Pude entender perfeitamente como se sentiram Copérnico, Darwin e outros, ao contar para meu filho que houve uma época em que não havia uma única foto de mulher pelada pendurada em qualquer banca de jornal em cidade alguma do país, e ter de sustentar aquele olhar de descrédito. Mas nós sabemos o que foi aquela época, e o quanto o James Bond teria de aqui aprender.
O primeiro passo na compra de uma revistinha era ter um amigo conhecido do jornaleiro, porque ninguém se chegava a uma banca de jornal e perguntava impunemente se ali se vendiam revistinhas de sacanagem. Se o fizesse, o jornaleiro negaria, um freguês reclamaria e, pior, sua mãe ficaria sabendo. De modo que, o certo era ir com um amigo para o seu primeiro contato. Tudo correndo bem, você partiria para sua primeira compra solo.
Manual de instruções:
- Verifique se seu equipamento está em ordem: maleta escolar (para esconder a revistinha) contendo um livro didático.
- Observe o alvo (banca de jornal escolhida) com cuidado e aguarde o momento em que o jornaleiro estiver sozinho. Enquanto isso não acontece, use seu livro didático (Ary Quintella, Domingos Paschoal Cegalla, etc) para simular uma leitura de última hora antes de uma prova difícil. Mantenha, no entanto, o alvo sob constante vigilância.

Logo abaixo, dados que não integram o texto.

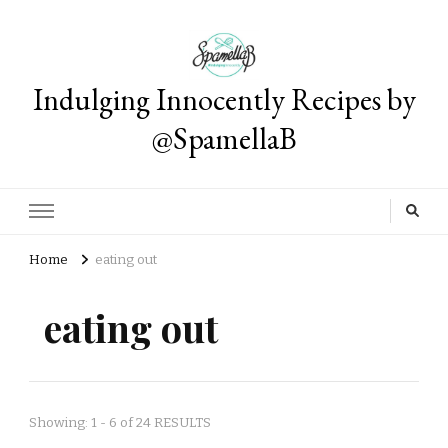
Indulging Innocently Recipes by
@SpamellaB
Home
eating out
eating out
Showing: 1 - 6 of 24 RESULTS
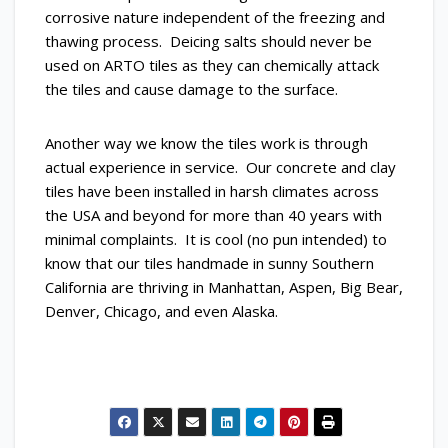
corrosive nature independent of the freezing and
thawing process. Deicing salts should never be
used on ARTO tiles as they can chemically attack
the tiles and cause damage to the surface.
Another way we know the tiles work is through
actual experience in service. Our concrete and clay
tiles have been installed in harsh climates across
the USA and beyond for more than 40 years with
minimal complaints. It is cool (no pun intended) to
know that our tiles handmade in sunny Southern
California are thriving in Manhattan, Aspen, Big Bear,
Denver, Chicago, and even Alaska.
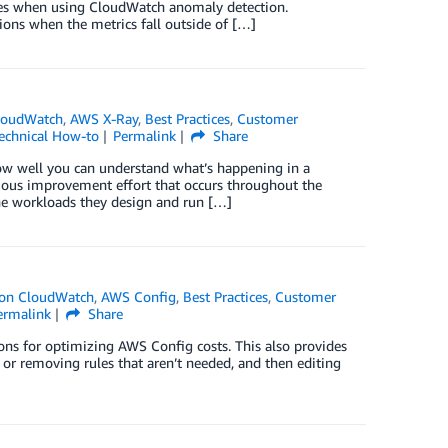
ces when using CloudWatch anomaly detection.
ons when the metrics fall outside of […]
loudWatch
,
AWS X-Ray
,
Best Practices
,
Customer
echnical How-to
Permalink
Share
 how well you can understand what’s happening in a
inuous improvement effort that occurs throughout the
the workloads they design and run […]
on CloudWatch
,
AWS Config
,
Best Practices
,
Customer
ermalink
Share
ons for optimizing AWS Config costs. This also provides
g or removing rules that aren’t needed, and then editing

- Não havendo outra pessoa na banca além do jornaleiro, dirija-se tranquila e naturalmente para o alvo, todavia esquadrinhando atentamente seu entorno. Caso outra pessoa aproxime-se de seu alvo, arremeta imediatamente e volte a estudar aquele ponto que você estava em dúvida para sua hipotética prova, ou, se isso não for mais possível, termine sua abordagem ao alvo, mantenha a calma e leia a primeira página dos jornais até a o freguês deixar a banca.

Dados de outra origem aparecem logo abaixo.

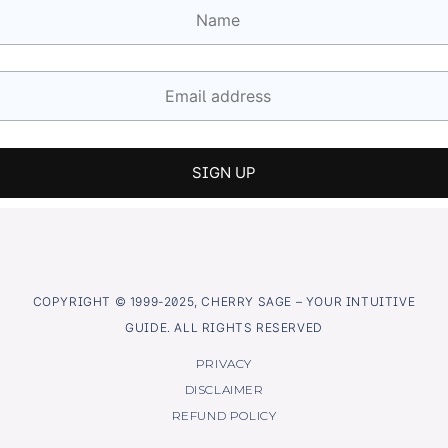
COPYRIGHT © 1999-2025, CHERRY SAGE – YOUR INTUITIVE
GUIDE. ALL RIGHTS RESERVED
PRIVACY
DISCLAIMER
REFUND POLICY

- Com a área livre, estabeleça contato com o jornaleiro segundo as regras da OICR, Organização Internacional para Compra de Revistinhas, fornecendo o código do vendedor (nome precedido do prefixo “Seu”) e a identificação do objetivo específico, “revistinha”.

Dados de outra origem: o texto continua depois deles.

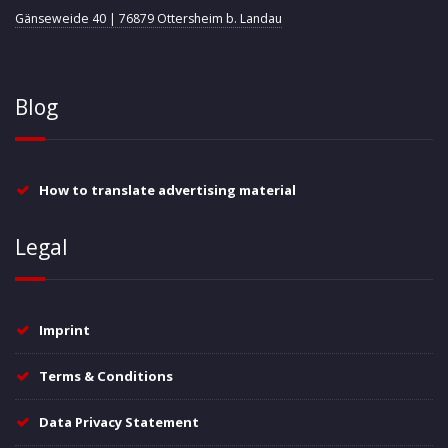
Gänseweide 40 | 76879 Ottersheim b. Landau
Blog
How to translate advertising material
Legal
Imprint
Terms & Conditions
Data Privacy Statement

- O objetivo específico virá em envelope (em geral) branco, com seu título (por exemplo,” A prima da minha esposa”, “A vingança do PE”, etc) sobrescrito. Escolha o seu e abandone imediatamente a área.
Se a compra fosse bem sucedida, viria a parte mais difícil da missão: ler a revistinha em condições adequadas.
Em geral, tal leitura exigia ambiente silencioso e tranquilo, proporcionando a concentração necessária ao estudioso. Para tanto, o local ideal seria um mosteiro tibetano, dificilmente acessível a um garoto brasileiro nos anos 60, sendo, assim substituído pelo banheiro de sua casa, se este não estivesse já ocupado.
O cultor das revistinhas estava sempre sujeito a delações (“vou contar para sua mãe”) ou a interrogatórios terríveis (“o que é isso que eu encontrei no seu armário?”). Se fosse aluno da EPCAR, onde a privacidade era um conceito abstrato, forçosamente teria de emprestar sua revistinha a um colega, que emprestaria a outro colega, e, nessa sucessão, corria o risco de ficar sem seu exemplar ou reencontrá-lo muito tempo depois em estado lamentável.
Lá pelo segundo ano, soube que na banca de jornal do Piabanha, restaurante em que paravam os ônibus da Útil indo para o Rio, vendiam-se revistinhas. Foi ali que adquiri um exemplar de “A monja pecaminosa”, emocionante história de uma freira que viajava sem a roupa de baixo. O fato foi descoberto por um perspicaz barqueiro, sendo suficiente para dar início a uma sequência das mais complicadas manobras sexuais, levando o intrépido navegador a incontáveis orgasmos, acompanhado de um número ainda maior por parte da freirinha, que sequer retirou seu capuz, detalhe erótico da mais alta importância. O interessante é que toda a sequência começou quando o vento revelou o desprendimento da monja, acompanhado do seguinte comentário do marítimo:
– Ah, então não usas calcinha…
Alguém observou que comentários como “me rasga” ou “vem, meu garanhão”, feitos pela parceira durante o ato sexual, revelam a influência marcante de Carlos Zéfiro em sua formação erótica. Em tal situação, o parceiro tem duas opções: discutir as qualidades artísticas do Zéfiro ou preparar-se para um desempenho monumental.